My beardies and tarantulas seem to prefer brown, they are softer, the black ones have a harder shell. Brown ones are more jumpy than the black ones but you can always slow them down by putting them in the fridge for a bit beforehand. I have had a few nasty bites off the black ones in the past!


----------



## Grond (Jun 17, 2008)

paynestaley said:


> I have had a few nasty bites off the black ones in the past!


:gasp: Hope you didn't lose any fingers......:whistling2:


----------



## littleellie 1 (Nov 6, 2009)

Welsh dragon said:


> I bought the black today and they look like beetles yuk I dont like the look of them think i prefere the brown ones lol,


Hi there as i told you when you bought the babies they like the brown ones, 
also they love mealworm and they do not do them any harm as you saw from the rest that i have they are all getting bigger and shedding well The black crickets bite and they nip also they make a lot of noise


----------



## Welsh dragon (Oct 27, 2009)

I am going to get them some brown tomorrow, 
I have just had the babies out and they looking to come out again.

hi ellie, have you sold anymore? these 2 are gorgeous I am so pleased with them


----------



## LadySaslic (Jul 3, 2009)

I prefer the black crickets to the brown ones, they are a lot easier to catch.

The brown ones I hate cause they are to fast and as much fun as it is to watch my beardie try and catch them, I just dont like them and when trying to put them in with my beardie a few of them always escape.


----------



## amylou (Oct 28, 2009)

i hate crix altogether, stopped using them last week yet am still finding them everywhere!! god knows how they managed to escape. 

i feed my beardies on locus now, maybe slightly more expensive but if you get them from the right place they are cheap and very good quality


----------



## SteveCourty (Oct 4, 2009)

Put your crix in the fridge for ten minutes before you feed them to your pet, slows them right down


----------



## LadySaslic (Jul 3, 2009)

I have just convinved my mum to let me move back in with my beardies, I doubt she will be to happy to find crickets in the fridge lol.

My house mate whos house I am moving out from is gonna love me as I lost about 5 this morning and I cant find them lol.
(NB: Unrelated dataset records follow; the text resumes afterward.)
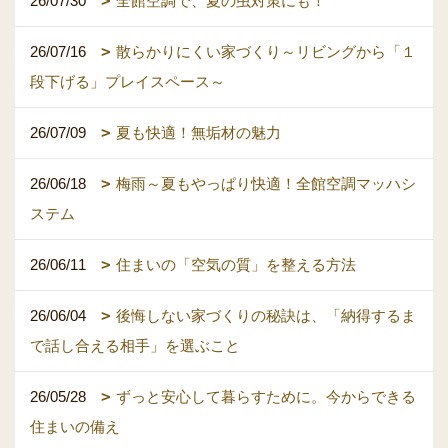
26/07/30
全館空調で、夏の虫対策にも！
26/07/16
散らかりにくい家づくり～リビングから「１
段下げる」プレイスペース～
26/07/09
夏も快適！無垢材の魅力
26/06/18
梅雨～夏もやっぱり快適！全館空調マッハシ
ステム
26/06/11
住まいの「空気の質」を整える方法
26/06/04
後悔しない家づくりの秘訣は、「納得するま
で話し合える相手」を選ぶこと
26/05/28
ずっと安心して暮らすために。今からできる
住まいの備え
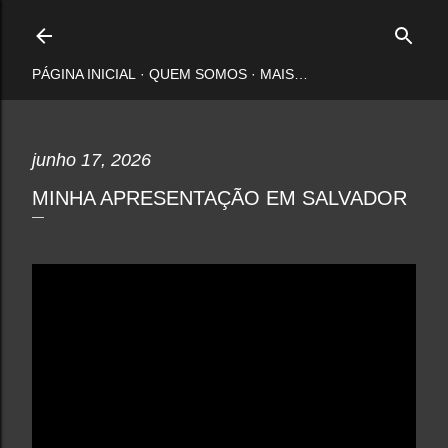
Pular para o conteúdo principal
PÁGINA INICIAL
QUEM SOMOS
MAIS…
junho 17, 2026
MINHA APRESENTAÇÃO EM SALVADOR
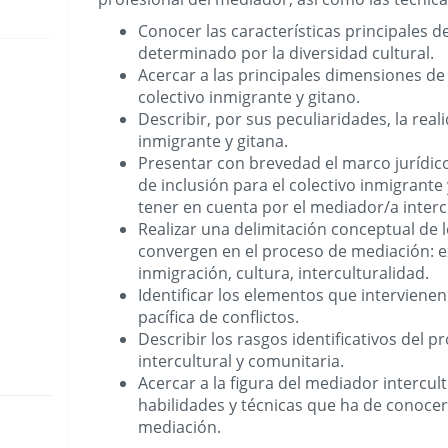
Conocer las características principales d
determinado por la diversidad cultural.
Acercar a las principales dimensiones de 
colectivo inmigrante y gitano.
Describir, por sus peculiaridades, la real
inmigrante y gitana.
Presentar con brevedad el marco jurídico 
de inclusión para el colectivo inmigrante
tener en cuenta por el mediador/a interc
Realizar una delimitación conceptual de 
convergen en el proceso de mediación: ex
inmigración, cultura, interculturalidad.
Identificar los elementos que intervienen
pacífica de conflictos.
Describir los rasgos identificativos del 
intercultural y comunitaria.
Acercar a la figura del mediador intercult
habilidades y técnicas que ha de conocer
mediación.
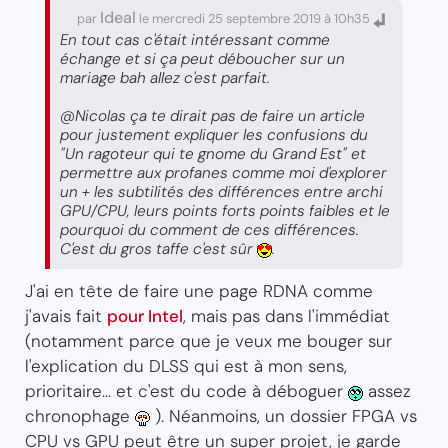
Ideal
par
le mercredi 25 septembre 2019 à 10h35
En tout cas c'était intéressant comme
échange et si ça peut déboucher sur un
mariage bah allez c'est parfait.
@Nicolas ça te dirait pas de faire un article
pour justement expliquer les confusions du
"Un ragoteur qui te gnome du Grand Est" et
permettre aux profanes comme moi d'explorer
un + les subtilités des différences entre archi
GPU/CPU, leurs points forts points faibles et le
pourquoi du comment de ces différences.
C'est du gros taffe c'est sûr
.
J'ai en tête de faire une page RDNA comme
j'avais fait
pour Intel
, mais pas dans l'immédiat
(notamment parce que je veux me bouger sur
l'explication du DLSS qui est à mon sens,
prioritaire... et c'est du code à déboguer
assez
chronophage
). Néanmoins, un dossier FPGA vs
CPU vs GPU peut être un super projet, je garde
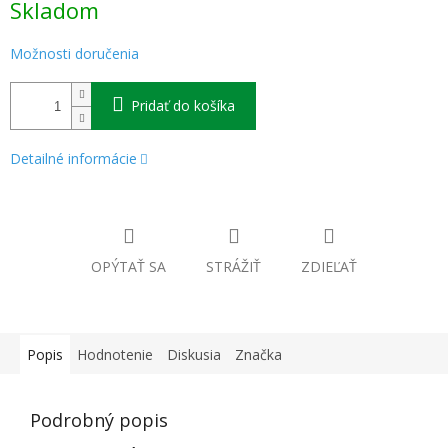
Skladom
cena:
Možnosti doručenia
Pridať do košíka
Detailné informácie
OPÝTAŤ SA
STRÁŽIŤ
ZDIEĽAŤ
Popis
Hodnotenie
Diskusia
Značka
Podrobný popis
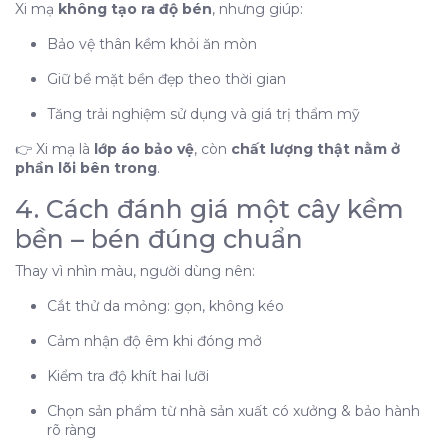
Xi mạ
không tạo ra độ bén
, nhưng giúp:
Bảo vệ thân kềm khỏi ăn mòn
Giữ bề mặt bền đẹp theo thời gian
Tăng trải nghiệm sử dụng và giá trị thẩm mỹ
👉 Xi mạ là
lớp áo bảo vệ
, còn
chất lượng thật nằm ở
phần lõi bên trong
.
4. Cách đánh giá một cây kềm
bền – bén đúng chuẩn
Thay vì nhìn màu, người dùng nên:
Cắt thử da mỏng: gọn, không kéo
Cảm nhận độ êm khi đóng mở
Kiểm tra độ khít hai lưỡi
Chọn sản phẩm từ nhà sản xuất có xưởng & bảo hành
rõ ràng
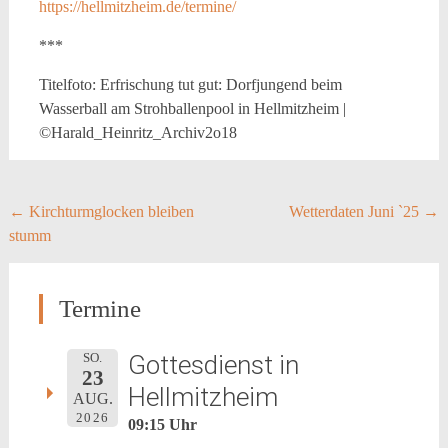
https://hellmitzheim.de/termine/
***
Titelfoto: Erfrischung tut gut: Dorfjungend beim
Wasserball am Strohballenpool in Hellmitzheim |
©Harald_Heinritz_Archiv2o18
Post
←
Kirchturmglocken bleiben
Wetterdaten Juni `25
→
stumm
navigation
Termine
Gottesdienst in
SO.
23
Hellmitzheim
AUG.
2026
09:15 Uhr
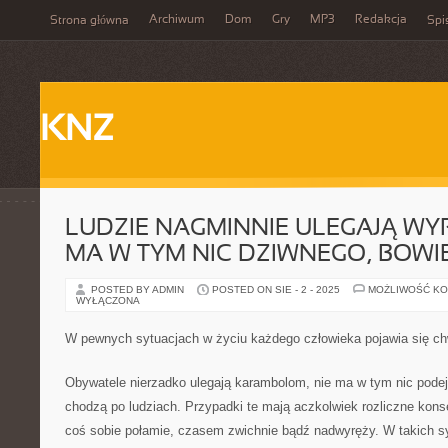
Archiwum
Dom
Gry
MP3
Redakcja
Strona główna
Spi
KNZ
LUDZIE NAGMINNIE ULEGAJĄ WY
MA W TYM NIC DZIWNEGO, BOWI
POSTED BY ADMIN
POSTED ON SIE - 2 - 2025
MOŻLIWOŚĆ K
WYŁĄCZONA
W pewnych sytuacjach w życiu każdego człowieka pojawia się chw
Obywatele nierzadko ulegają karambolom, nie ma w tym nic pode
chodzą po ludziach. Przypadki te mają aczkolwiek rozliczne kon
coś sobie połamie, czasem zwichnie bądź nadwyręży. W takich sy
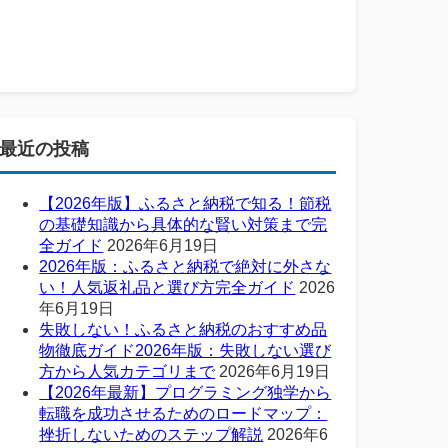
最近の投稿
【2026年版】ふるさと納税で知る！節税
の基礎知識から具体的な賢い対策まで完
全ガイド
2026年6月19日
2026年版：ふるさと納税で絶対に外さな
い！人気返礼品と選び方完全ガイド
2026
年6月19日
失敗しない！ふるさと納税のおすすめ品
物徹底ガイド2026年版：失敗しない選び
方から人気カテゴリまで
2026年6月19日
【2026年最新】プログラミング独学から
転職を成功させるためのロードマップ：
挫折しないためのステップ解説
2026年6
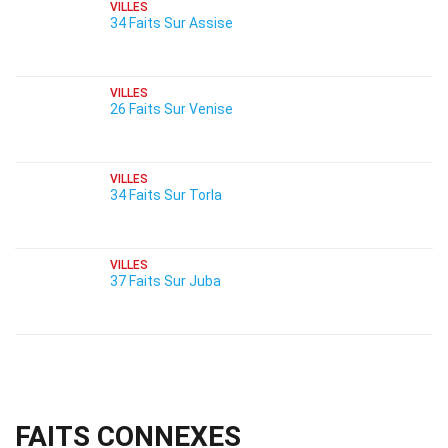
VILLES
34 Faits Sur Assise
VILLES
26 Faits Sur Venise
VILLES
34 Faits Sur Torla
VILLES
37 Faits Sur Juba
FAITS CONNEXES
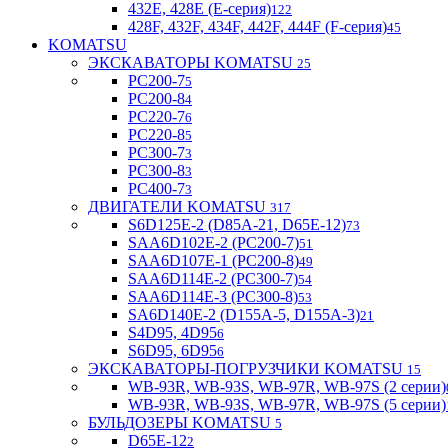
432E, 428E (E-серия)
122
428F, 432F, 434F, 442F, 444F (F-серия)
45
KOMATSU
ЭКСКАВАТОРЫ KOMATSU
25
PC200-7
5
PC200-8
4
PC220-7
6
PC220-8
5
PC300-7
3
PC300-8
3
PC400-7
3
ДВИГАТЕЛИ KOMATSU
317
S6D125E-2 (D85A-21, D65E-12)
73
SAA6D102E-2 (PC200-7)
51
SAA6D107E-1 (PC200-8)
49
SAA6D114E-2 (PC300-7)
54
SAA6D114E-3 (PC300-8)
53
SA6D140E-2 (D155A-5, D155A-3)
21
S4D95, 4D95
6
S6D95, 6D95
6
ЭКСКАВАТОРЫ-ПОГРУЗЧИКИ KOMATSU
15
WB-93R, WB-93S, WB-97R, WB-97S (2 серии)
WB-93R, WB-93S, WB-97R, WB-97S (5 серии)
БУЛЬДОЗЕРЫ KOMATSU
5
D65E-12
2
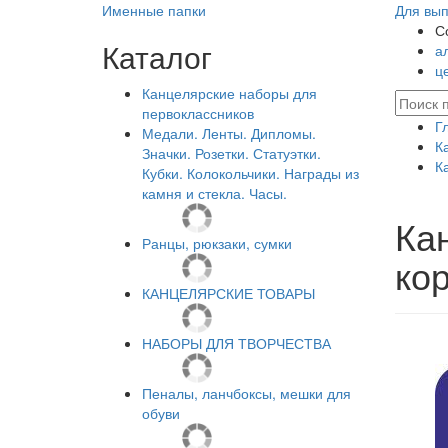
Именные папки
Для вып
С
Каталог
а
ц
Канцелярские наборы для
первоклассников
Г
Медали. Ленты. Дипломы.
К
Значки. Розетки. Статуэтки.
К
Кубки. Колокольчики. Награды из
камня и стекла. Часы.
Ка
Ранцы, рюкзаки, сумки
ко
КАНЦЕЛЯРСКИЕ ТОВАРЫ
НАБОРЫ ДЛЯ ТВОРЧЕСТВА
Пеналы, ланчбоксы, мешки для
обуви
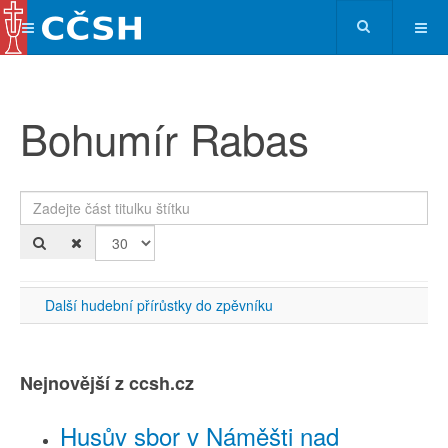
Bohumír Rabas
Zadejte část titulku štítku
Po
Další hudební přírůstky do zpěvníku
Nejnovější z ccsh.cz
Husův sbor v Náměšti nad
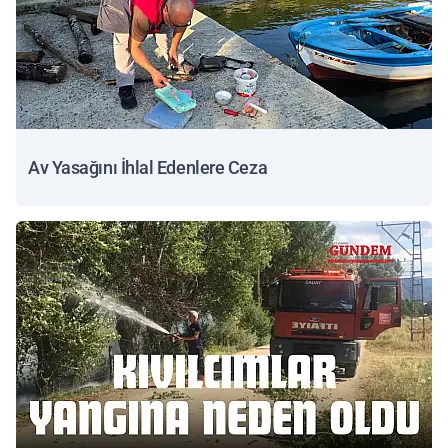
Av Yasağını İhlal Edenlere Ceza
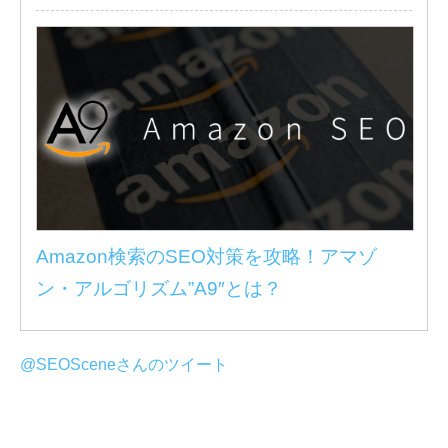
Amazon検索のSEO対策を攻略！アマゾ
ン・アルゴリズム”A9″とは？
@SEOSceneさんのツイート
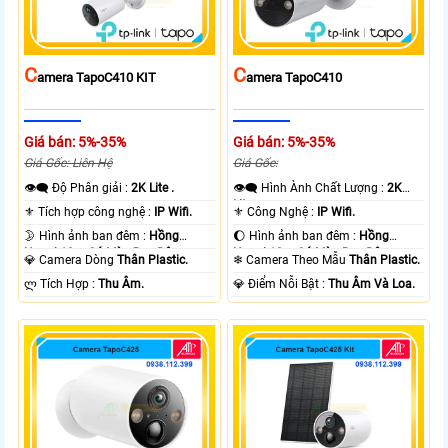
C
C
Amera TapoC410 KIT
Amera TapoC410
Giá bán: 5%-35%
Giá bán: 5%-35%
Giá Gốc: Liên Hệ
Giá Gốc:
👁️‍🗨 Độ Phân giải :
2K Lite .
👁️‍🗨 Hình Ành Chất Lượng :
2K
Lite .
⚜️ Tích hợp công nghệ :
IP Wifi.
⚜️ Công Nghệ :
IP Wifi.
🌛 Hình ảnh ban đêm :
Hồng
🌔 Hình ảnh ban đêm :
Hồng
Ngoại 10m Có Màu Ban Ðêm.
Ngoại 10m Có Màu Ban Ðêm.
💎 Camera Dòng
Thân Plastic.
❄ Camera Theo Mẫu
Thân Plastic.
️ლ Tích Hợp :
Thu Âm.
️💎 Điểm Nỗi Bật :
Thu Âm Và Loa.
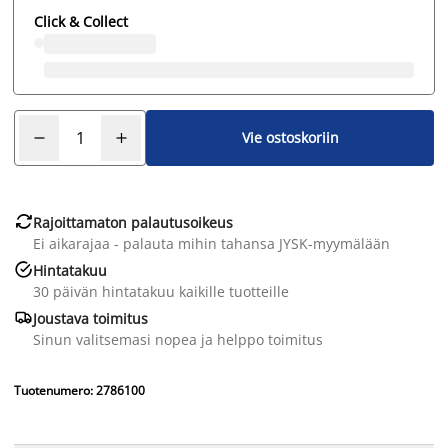
Click & Collect
Vie ostoskoriin

Rajoittamaton palautusoikeus
Ei aikarajaa - palauta mihin tahansa JYSK-myymälään

Hintatakuu
30 päivän hintatakuu kaikille tuotteille

Joustava toimitus
Sinun valitsemasi nopea ja helppo toimitus
Tuotenumero: 2786100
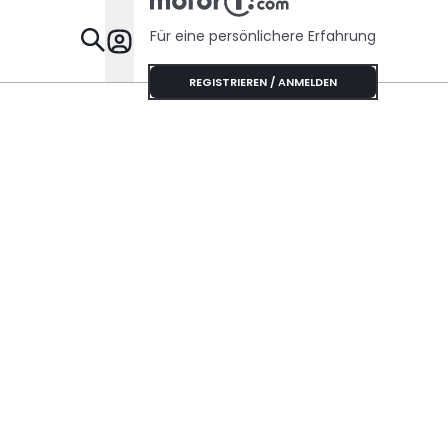
Handschaltung?
Für eine persönlichere Erfahrung
Specials
REGISTRIEREN / ANMELDEN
WHOOPS


----------



## amylou (Oct 28, 2009)

SteveCourty said:


> Put your crix in the fridge for ten minutes before you feed them to your pet, slows them right down


pffft didnt work 4 me, instead they seemed to thrive on been in the fridge over 10mins ! stupid bugs lol


----------



## amylou (Oct 28, 2009)

:lol2: they start hopping/running across the floor one night or morning when there half asleep.


----------



## LadySaslic (Jul 3, 2009)

I stick to black crickets and locust as they are alot easier to catch. 

But if they do get loose then the hoover comes out lol.


----------



## erewegoagain (Mar 25, 2009)

Black field crickets every time (as long as not too big for the beardie) The brown house crickets are a nightmare as they live for ever and establish colonies if they get out in the house.


----------



## Welsh dragon (Oct 27, 2009)

Got them brown ones today from a different shop .I went to Zoars in neath and I found them to be a lot more helpful with advice. and the crickets were cheaper at £2-15.


----------



## eeji (Feb 22, 2006)

ours gets blacks. when we had frogs and fed them brown crix they were forever escaping, and i can say they were definetly breeding in the house


----------